On the other hand, if the result of the calculation performed in step S101 is positive, which means that the shift direction of the rotating filter 410 is the backward direction (S101: POSITIVE), a step number is read out from the “Backward Operation” field of the adjustment value table (Table 2) (step S103). Then, the stepping motor 471 starts driving (step S104), using the step number read out in step S102, and this driving operation continues until the rotating filter 410 reaches the target position (S105: NO). Upon the rotating filter 410 reaching the target position (S105: YES), this control ends.

In this way, it is preferable that the controller 530 holds, in advance, parameters, such as step numbers, for correcting the amount of displacement that, when the controller 530 controls the shift drive mechanism 470 to shift the rotating filter 410 from a first position to a second position that is the target position, occurs between an actual position to which the rotating filter 410 is shifted and the second position, due to apparatus manufacturing errors or tolerances of the shift drive mechanism 470, and controls the shift drive mechanism 470 based on the parameters.
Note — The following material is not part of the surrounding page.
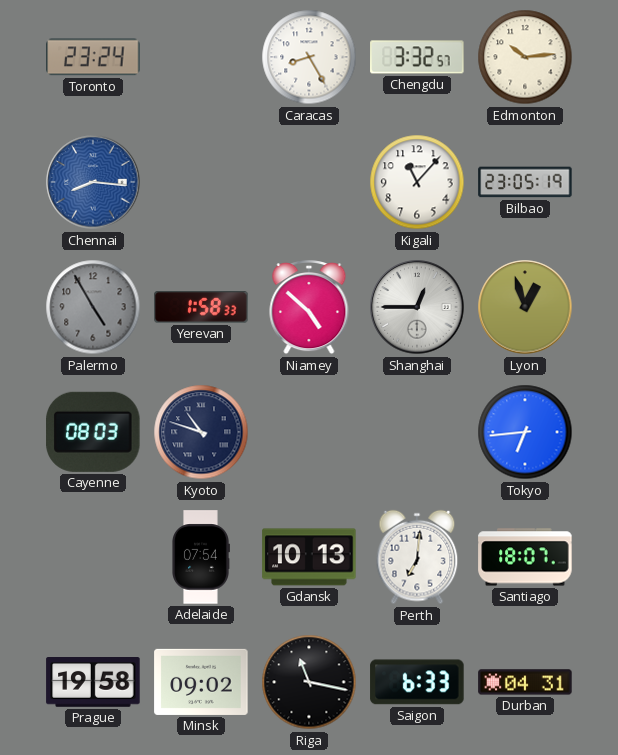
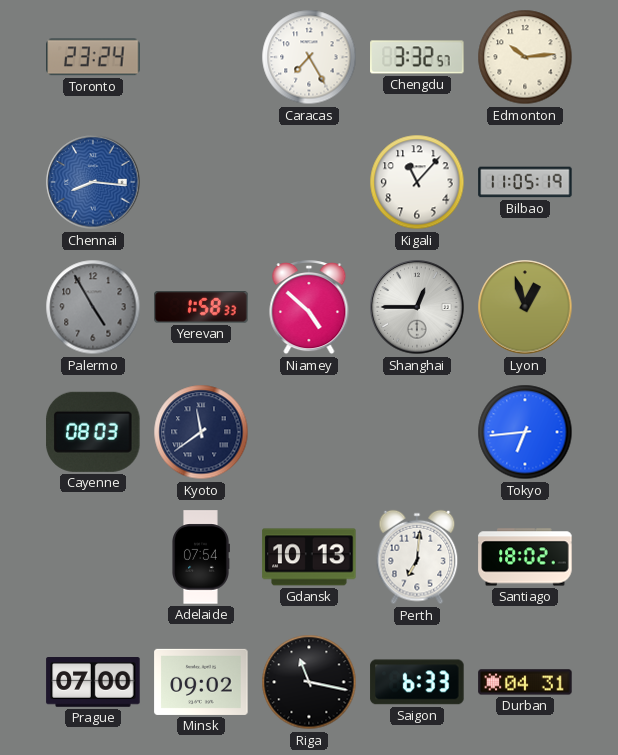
Caracas: 8:25 -> 7:25
Bilbao: 23:05 -> 11:05
Kyoto: 10:48 -> 11:39
Santiago: 18:07 -> 18:02
Prague: 19:58 -> 07:00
It is also preferable that the controller 530 changes the drive amount of the shift drive mechanism 470 according to the shift direction of the rotating filter 410 when shifting the rotating filter 410 between the first position and the second position using the shift drive mechanism 470.

Through the above-described position control, it is possible to achieve accurate control of the position of the rotating filter 410 using the adjustment value table.

Rotating Filter Stop Position Control 2

Next, another embodiment of stop position control for the rotating filter 410 will be described. In the stop position control 2, unlike in the above-described stop control 1, the adjustment value table is not used, and the rotating filter 410 is controlled so as to approach the target position by invariably moving in either one of the forward direction or the backward direction and stop at the target position. FIG. 15 shows an operating principle of this control. Here, there is the presumption that the step number of the stepping motor correctly corresponds to the target position when the rotating filter 410 performs the backward operation, for example.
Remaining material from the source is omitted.